There’s a saying that “character is doing the right thing when no one is looking.” But certain events this week suggest that character is revealed even more fully when everyone is looking.

On Wednesday, Parliament had a free vote on Motion 312, a private member’s bill calling on MPs to strike a committee that would study personhood of the fetus – and attempt to determine the point at which the unborn child becomes a human being under Canadian law.

The bill was defeated as expected by a vote of 203 to 91. What was surprising is that more than half of the Conservatives (87 MPs), including eight cabinet ministers, voted for the bill. Each of these MPs took a risk in doing so, as it was clear the vote would never pass, and Prime Minister Stephen Harper had stated he would not support it and had no intention of ever reopening the abortion debate.

Voting against the prime minister is typically considered a career-limiting step – sometimes even on a free vote. It is even more risky when the issue is controversial and the media are eager to vilify such members.

In this atmosphere, two of the most significant yea votes came from Citizenship and Immigration Minister Jason Kenney and the Minister for the Status of Women, Rona Ambrose.

Kenney ostensibly supported the motion because he believes it’s time for a “respectful debate” on abortion. Those who are familiar with Kenney aren’t surprised by his position. Supporters know him to be a devout, principled Catholic and a long-term, prominent advocate for life. His constituents know it and, because of it – or in spite of it – continue to vote for him in large numbers. In the past four elections, they have given him a margin of support greater than 70 per cent.

He deserves it, as he has repeatedly shown himself to be a principled politician who is willing to stand by what he has said and act according to his moral framework and conscience. In an age of cynicism and disgraced politicians, where flip-flops are more the rule than the exception, it is refreshing to see someone push political expediency out and let their conscience speak. It’s all the more encouraging that he would take this stand on abortion, which is typically a no-win situation in Canadian politics.
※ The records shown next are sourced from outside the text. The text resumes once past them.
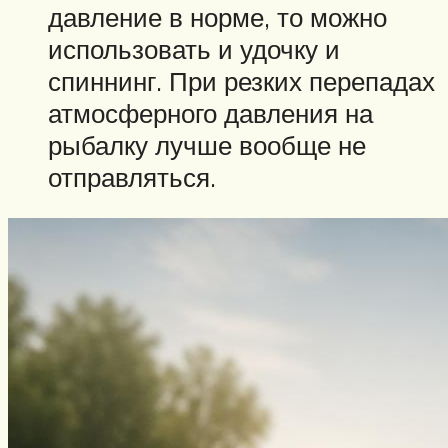
давление в норме, то можно
использовать и удочку и
спиннинг. При резких перепадах
атмосферного давления на
рыбалку лучше вообще не
отправляться.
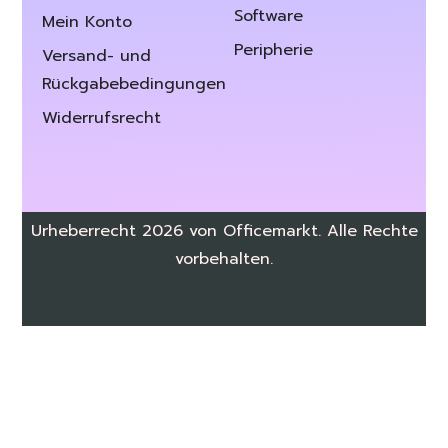
Software
Mein Konto
Peripherie
Versand- und
Rückgabebedingungen
Widerrufsrecht
Urheberrecht 2026 von Officemarkt. Alle Rechte
vorbehalten.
Taking a principled stance is such a rare act that Kenney is now being skewered by the media and abortion advocates. The media suggest that he acted to position himself as the leader of the party’s social conservatives to gain support for a leadership run that is nowhere in sight for many years to come. But Kenney’s vote wasn’t a political strategy – it was a moral stand.

The NDP’s status of women critic was obviously searching for dark, ulterior motives when she said the most important question about Kenney’s vote is “why” he would take such a stand. The NDP is obviously so accustomed to making decisions on ulterior motives, that they can’t even conceive the idea that he voted on principle.
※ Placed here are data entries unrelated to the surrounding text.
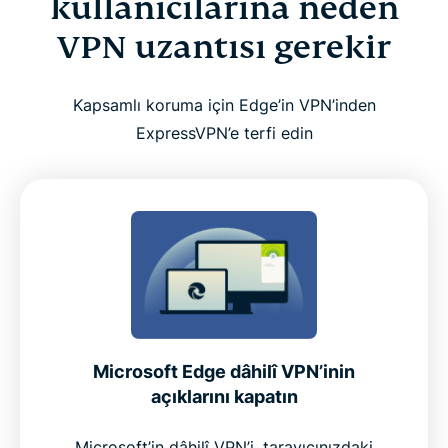
kullanıcılarına neden
VPN uzantısı gerekir
Microsoft Edge’de VPN nasıl kurulur
Kapsamlı koruma için Edge’in VPN’inden
Edge’de ExpressVPN kullanmanın püf noktaları
ExpressVPN’e terfi edin
ExpressVPN neden Microsoft Edge için çok iyi bir
seçimdir
Edge uzantısına eklenmiş premium özellikler
Edge kullanıcıları ücretsiz alternatifler yerine neden
ExpressVPN’i tercih ediyor
Microsoft Edge dâhilî VPN’inin
açıklarını kapatın
Geri bildirim: Gerçek müşteriler neler diyor
Microsoft’in dâhilî VPN’i, tarayıcınızdaki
Ambrose says she supported the bill because she hopes to take action against sex-selective abortion. It isn’t exactly a principled stance, if one supports abortion for every other reason. But as minister for the status of women, she took a courageous stance and is now being vilified for it.
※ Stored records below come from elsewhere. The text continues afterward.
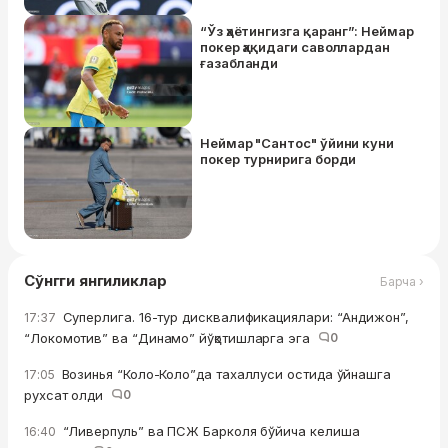
“Ўз ҳаётингизга қаранг”: Неймар
покер ҳақидаги саволлардан
ғазабланди
Неймар "Сантос" ўйини куни
покер турнирига борди
Сўнгги янгиликлар
Барча ›
Суперлига. 16-тур дисквалификациялари: “Андижон”,
17:37
“Локомотив” ва “Динамо” йўқотишларга эга
0
Возинья “Коло-Коло”да тахаллуси остида ўйнашга
17:05
рухсат олди
0
“Ливерпуль” ва ПСЖ Барколя бўйича келиша
16:40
The Abortion Rights Coalition of Canada has said she is “unfit” for the job, and demanded that she resign for “(throwing) women under the bus” and defying the prime minister. Its leader had previously called on Harper to discipline cabinet members who voted for the motion.

Once again, this exposes the hypocrisy of those who say they support choice. In truth, they only support choice when it reflects their choice. This irony is made even more clear by the Angus Reid polls in January showing that 53 per cent of women support laws restricting abortion in some way, and 66 percent of women want a law against sex-selective abortion. Obviously, Ambrose represents the position of the majority of Canadian women.

Martin Luther King Jr. said, “Our lives begin to end the day we become silent about things that matter.”

Kudos to Kenney and Ambrose for taking a stand that supports life.